I’ve been pulled in to serve on the newly reformed Chamber government-relations committee, for example. The emphasis from the outset there is on repurposing the committee from its role in the Carter years as a resource for partisan advocacy into being an information resource for members. Among the focal points: retooling the outdated Chamber website to provide easy access points to local, state, regional and national business news and the local business community, scheduling meetings with state and federal lawmakers to hear from them about what they’re doing in Richmond and Washington and giving members a chance to offer feedback and direction, and recruiting members to attend local city council and board of supervisors meetings to both show the Chamber flag to local elected officials and to be able to report back to the membership on what is being done in the business arena at the local level.
It’s not hard to figure out why there might be blowback from the likes of Scott Sayre and Reo Hatfield given this new direction. The local Chamber under Carter’s leadership provided a kitty of money in the form of dues from its member businesses that could be used to further a partisan political cause, and now that kitty of money is being repurposed.
In a sense, I can’t blame Sayre and Hatfield and the cabal of fellow travelers who have gotten themselves in a lather on this for reacting the way they have. You get to have your cake and eat it, too, and then somebody takes the cake away, and see how you act.
Now we come back to the difficult part of this story. I’ve been briefed extensively on what has transpired between the Chamber and Carter. The dismissal wasn’t done for political reasons, or even for reasons that I would think would be perfectly legitimate in the area of the Board coming to the conclusion that, Hey, we just need to make a change.
Me, I can’t imagine that I’d risk having the details released publicly, but what we’re seeing unfold here reminds me of the brinksmanship that we saw the superpowers repeatedly engage in during the Cold War. The U.S. and USSR never actually used their nuclear weapons against the other, though I hasten to point out that neither has unilaterally disarmed all these many years (and one failed state) later.
On the surface, Carter, Sayre, Hatfield and their fellow travelers seem content to push the Chamber to the brink, though for what I cannot imagine. I don’t know that any reasonable person can foresee any scenario that involves the return of Carter as president and CEO of the Greater Augusta Regional Chamber of Commerce.
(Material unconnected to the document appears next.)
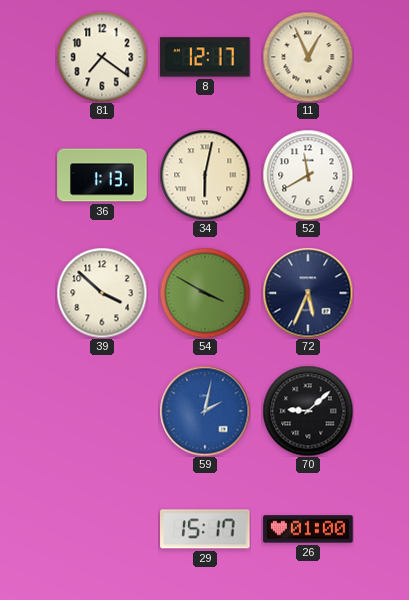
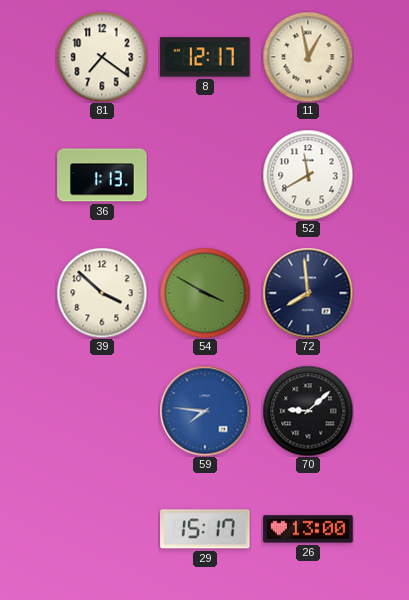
11: 12:56 -> 12:58
34: 6:02 -> none
72: 5:34 -> 7:59
59: 2:02 -> 7:46
26: 01:00 -> 13:00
So where is this headed, then? It’s a good question. Maybe the Sayre-Hatfield-Carter troika splinters off to try to form its own Chamber-like business-advocacy group. I could see that happening, though I doubt it would last more than a few months or a year at the most, specifically because the group would be more radioactive than spent plutonium. More likely, I think, we’ll see more of what we saw back in 2007 when Sayre challenged Emmett Hanger for the local Republican State Senate nomination, and spent buckets of money trying to paint the conservative Hanger as a serial tax-and-spender, utlimately to his own disadvantage when the seemingly endless TV ads aimed at conservatives also motivated moderates and independents to go to the polls to send Hanger back to Richmond.
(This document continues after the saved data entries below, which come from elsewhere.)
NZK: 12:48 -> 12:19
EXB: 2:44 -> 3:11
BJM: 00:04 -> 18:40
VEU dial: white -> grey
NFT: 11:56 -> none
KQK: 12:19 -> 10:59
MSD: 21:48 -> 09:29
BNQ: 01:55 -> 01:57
Whch is to say, I see in the end this being a big to-do about nothing, but in the meantime, it’s going to be tense at the big Chamber hoo-ha we have coming up in a couple of weeks and the next couple Business at Breakfasts.
Hopefully in the end we can get things back on track and get our focus back to where it needs to be – on continued efforts to make sure that Augusta County, Staunton and Waynesboro is open for business and for business opportunity and growth.